MADRID, November 25, 2014 /PRNewswire/ --
In the first nine months of 2014, Grupo Isolux Corsán's EBITDA stood at €186M, representing an increase of 6% with respect to the same period last year. The Group consolidated EPC revenues of €1,541 M in the third quarter of 2014, of which 81% came from abroad compared to 73% in 2013.
Since January 2014, as a result of the implementation of the IFRS standard 11, the Group accounts for its concessions business by the equity method, as opposed to proportional. Excluding the application of this rule, revenue would amount to €2,009 M and EBITDA to €452 M, which represents an increase of 16% over the same period last year.
The EPC business portfolio amounts to €6,626 M. New projects during the period exceeded 2,223 million euros. Among the contracts entered into in this period, a hydroelectric plant in Bolivia (€315 M), a combined cycle plant of 400 MW in Bangladesh (€213 M), a highway in Slovakia (€98 M) and 212 km of lines transmission in Chile (€39 M) stand out.

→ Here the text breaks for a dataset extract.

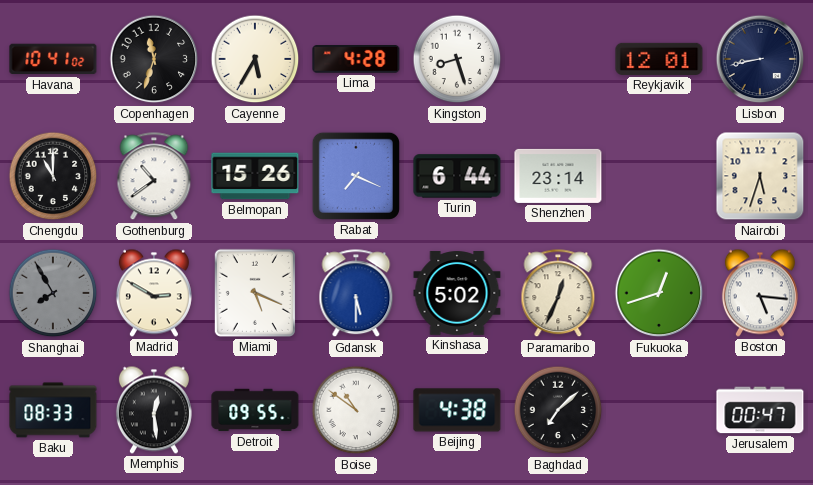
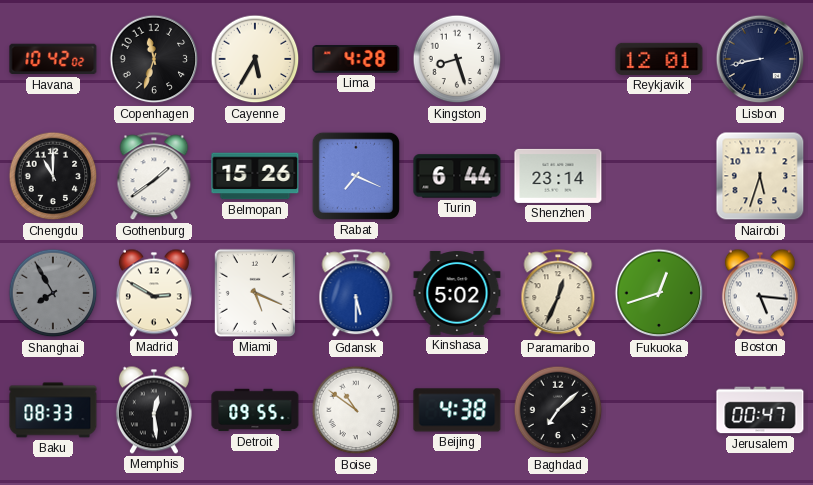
Havana: 10:41 -> 10:42
Gothenburg: 10:39 -> 1:39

The increase in revenues and EBITDA of this business is mainly determined by the startup of new assets as a transmission line in the US and two transmission lines in Brazil
About Isolux Corsan
Isolux Corsán Group is a global benchmark in energy, concessions, construction and maintenance of major infrastructure and operates in 40 countries on four continents. In the energy sector, Isolux Corsán is one of the leading operators in the world in energy T&D installation and maintenance, one of the largest builders of EPC projects in the solar photovoltaic industry, and occupies an important position among large builders of power plants under EPC contracts.
In addition, the Group holds concessions for 23,500 parking spaces in Spain and manages, through its subsidiary Isolux Infrastructure, concessions for 5,959 km of transmission lines in Brazil, India and the U.S; 1,643 km of highways in India, Brazil, USA, Mexico and Spain and promotes and manages 326 MW of solar PV power plants in Spain, the U.S., India, Italy, Japon, Mexico, Peru and Puerto Rico.